With light-rail trains now up and running along University Avenue, Ramsey County and St. Paul officials are turning their attention to another long-awaited transit target: the Riverview Corridor.
The 12-mile route — which tracks W. 7th Street between downtown St. Paul, the airport and Mall of America — has been largely overlooked since 2002, when the Legislature killed a planned $44 million express busway for the corridor in a budget-balancing move.
Now the Ramsey County Regional Railroad Authority, bolstered by recent city and regional interest, is conducting a $1.45 million study of possible transit routes and vehicles for Riverview, from buses to streetcars to trains.
In coming weeks, the rail authority will launch a website and Facebook page on the corridor and begin a series of open houses to get public feedback on the alternatives.

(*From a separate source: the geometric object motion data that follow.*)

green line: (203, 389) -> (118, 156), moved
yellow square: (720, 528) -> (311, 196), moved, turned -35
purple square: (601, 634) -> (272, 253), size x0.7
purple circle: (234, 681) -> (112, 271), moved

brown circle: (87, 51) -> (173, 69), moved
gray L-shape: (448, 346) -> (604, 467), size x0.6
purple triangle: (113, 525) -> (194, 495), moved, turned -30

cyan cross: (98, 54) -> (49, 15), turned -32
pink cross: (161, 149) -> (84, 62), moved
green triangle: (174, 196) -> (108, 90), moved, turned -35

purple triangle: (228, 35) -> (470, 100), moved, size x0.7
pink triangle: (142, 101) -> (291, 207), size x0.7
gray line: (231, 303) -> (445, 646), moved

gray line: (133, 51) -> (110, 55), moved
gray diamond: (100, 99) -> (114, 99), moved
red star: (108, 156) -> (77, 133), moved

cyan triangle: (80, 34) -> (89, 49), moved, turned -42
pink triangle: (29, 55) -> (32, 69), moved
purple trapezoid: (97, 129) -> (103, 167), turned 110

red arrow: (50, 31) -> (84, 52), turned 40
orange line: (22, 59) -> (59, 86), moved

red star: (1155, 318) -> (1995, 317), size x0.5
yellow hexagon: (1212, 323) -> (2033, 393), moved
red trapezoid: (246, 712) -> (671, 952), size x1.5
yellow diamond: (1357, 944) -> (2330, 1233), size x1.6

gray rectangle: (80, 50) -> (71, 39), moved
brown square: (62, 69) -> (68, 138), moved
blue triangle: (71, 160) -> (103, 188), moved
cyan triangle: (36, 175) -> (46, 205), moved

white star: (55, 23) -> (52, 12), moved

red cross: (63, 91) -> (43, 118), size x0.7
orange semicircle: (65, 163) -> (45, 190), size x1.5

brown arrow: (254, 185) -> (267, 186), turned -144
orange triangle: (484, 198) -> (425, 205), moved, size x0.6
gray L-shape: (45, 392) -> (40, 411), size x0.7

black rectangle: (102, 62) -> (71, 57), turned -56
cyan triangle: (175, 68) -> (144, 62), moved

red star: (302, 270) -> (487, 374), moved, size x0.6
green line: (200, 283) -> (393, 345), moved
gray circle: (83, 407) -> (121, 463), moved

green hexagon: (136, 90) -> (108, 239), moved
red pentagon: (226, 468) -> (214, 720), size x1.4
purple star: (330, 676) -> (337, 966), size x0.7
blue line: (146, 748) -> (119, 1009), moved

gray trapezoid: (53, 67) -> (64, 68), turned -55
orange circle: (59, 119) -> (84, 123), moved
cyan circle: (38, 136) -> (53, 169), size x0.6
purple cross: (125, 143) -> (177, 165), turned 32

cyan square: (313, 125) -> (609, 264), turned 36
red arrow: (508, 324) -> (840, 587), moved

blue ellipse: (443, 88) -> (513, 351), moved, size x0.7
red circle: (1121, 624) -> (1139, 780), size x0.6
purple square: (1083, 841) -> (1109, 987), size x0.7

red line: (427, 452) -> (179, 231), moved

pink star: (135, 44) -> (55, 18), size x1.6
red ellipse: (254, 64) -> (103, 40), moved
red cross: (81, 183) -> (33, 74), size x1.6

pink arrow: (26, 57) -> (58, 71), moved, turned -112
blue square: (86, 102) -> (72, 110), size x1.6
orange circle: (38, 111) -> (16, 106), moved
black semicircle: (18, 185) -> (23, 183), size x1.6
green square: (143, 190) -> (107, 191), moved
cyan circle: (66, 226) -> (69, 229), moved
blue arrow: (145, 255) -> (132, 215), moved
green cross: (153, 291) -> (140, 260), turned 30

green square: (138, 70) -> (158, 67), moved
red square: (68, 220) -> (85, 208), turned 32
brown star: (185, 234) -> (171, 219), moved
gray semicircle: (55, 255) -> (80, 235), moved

"All the options are open. We're not coming in with a preconceived idea," said Ramsey County Commissioner Rafael Ortega, who chairs the rail authority and represents the corridor area. He added that a new transit mode in the corridor would do more for St. Paul's economic development than the Green Line on University Avenue.
"Riverview was always on the map. It was a matter of when," Ortega said.
And just as in 2002, concerns about the impact of a transitway on W. 7th Street neighborhoods and businesses run deep. Many feel that the Metro Transit buses now using W. 7th Street are sufficient.
A neighborhood meeting last week with rail authority project manager Mike Rogers drew 50 people, a strong turnout for a transit proposal that hasn't even reached the drawing board. Questions ranged from whether the transit line would need tunnels (unlikely) to where it would cross the river (to be determined).